Views & Reviews No Holds Barred

Margaret McCartney: The conflict of choice

BMJ 2015; 351 doi: https://doi.org/10.1136/bmj.h5312 (Published 12 October 2015) Cite this as: BMJ 2015;351:h5312
  1. Margaret McCartney, general practitioner, Glasgow
  1. margaret{at}margaretmccartney.com

Shared decision making is the pivot on which modern medical ethics rest. Doctor appraises patient of the choices available. Doctor supplies evidence and lays out the pros and cons. Patient has the intervention of choice. We are all happy.

Except we’re not. Doctors deny patients treatments all the time. A patient may want 40 mg temazepam nightly as the only effective long term treatment for insomnia. Evidence may show ineffectiveness, dependence, and associated risks of falls and dementia; the patient may want it anyway, understanding the evidence and fully accepting the risks. I might prescribe if my patient had metastatic cancer and was at the end of life. I wouldn’t, however, if my patient was otherwise fit and well, with a history of drug misuse. Similarly, I would not prescribe antibiotics for a simple sore throat, even if I heard that it would spoil the holiday booked for tomorrow and that I was responsible.

Earlier this year Victoria Coren Mitchell, the professional poker player, wrote that her GP would no longer prescribe the combined oral contraceptive for her at age 35 “because I smoked and thus sat badly on the contraindications graph for heart attacks. I pleaded that, as an ageing gambler with a professional understanding of mathematical risk, I should be allowed to make that decision for myself—but no dice. So I gave up and got prescriptions privately at enormous expense.”1

Should she have been allowed to make that choice? Who was taking the risk: the patient or the doctor?

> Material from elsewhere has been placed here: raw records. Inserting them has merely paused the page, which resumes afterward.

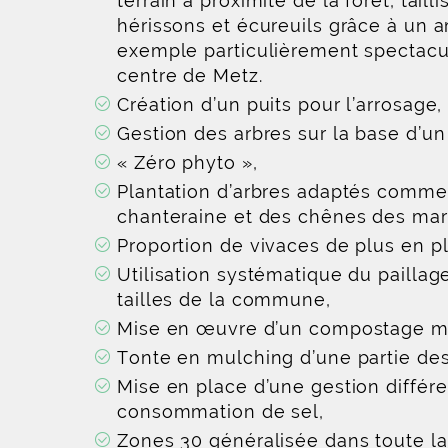
terrain à proximité de la forêt, tai
hérissons et écureuils grâce à un 
exemple particulièrement spectacu
centre de Metz.
Création d’un puits pour l’arrosage,
Gestion des arbres sur la base d’un
« Zéro phyto »,
Plantation d’arbres adaptés comme
chanteraine et des chênes des mar
Proportion de vivaces de plus en p
Utilisation systématique du pailla
tailles de la commune,
Mise en œuvre d’un compostage mu
Tonte en mulching d’une partie de
Mise en place d’une gestion différen
consommation de sel,
Zones 30 généralisée dans toute l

We do not have a drugs free-for-all. Doctors have duties at the interface of prescription and patient. We are not expected to agree with our patients’ choices, and we are definitely not to pressure them into accepting our personal preferences.2

But we are in conflict. We are meant to act in the “best interests” of patients, but a patient may have radically different views from us on what those interests are. Our regulator says that we must “follow the advice” of the British National Formulary,3 which advises us to “avoid” the combined contraceptive pill for 35 year old smokers. The risk for doctors is to their registration, reputation, and conscience if the stats play out badly. The patient, of course, risks side effects—including death, although rarely.

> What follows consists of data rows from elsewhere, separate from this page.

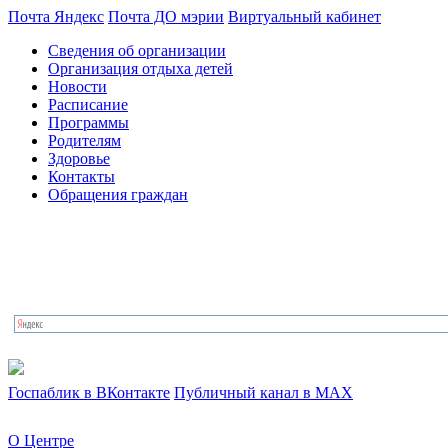
Почта Яндекс
Почта ДО мэрии
Виртуальный кабинет
Сведения об организации
Организация отдыха детей
Новости
Расписание
Программы
Родителям
Здоровье
Контакты
Обращения граждан
Госпаблик в ВКонтакте
Публичный канал в MAX
О Центре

Where does medical responsibility meet patient autonomy? Shared decision making is much more than us all simply agreeing to disagree: it’s dirtier and messier. Coren Mitchell’s doctor seems to have refused to sign off on her drug of choice; she went elsewhere and got what she wanted. Another doctor was presumably willing to let the risks play out. But what of diazepam or codeine or long term use? Should the patient be allowed to accept all responsibilities for hazards and side effects?

Choices are often skewed: antidepressants are available today, but cognitive behavioural therapy is 12 long weeks and several hoops away. Choosing to stop smoking would help your asthma, but your “choice” to stop smoking may be rather harder if you’re looking after children while surviving on a zero hours contract.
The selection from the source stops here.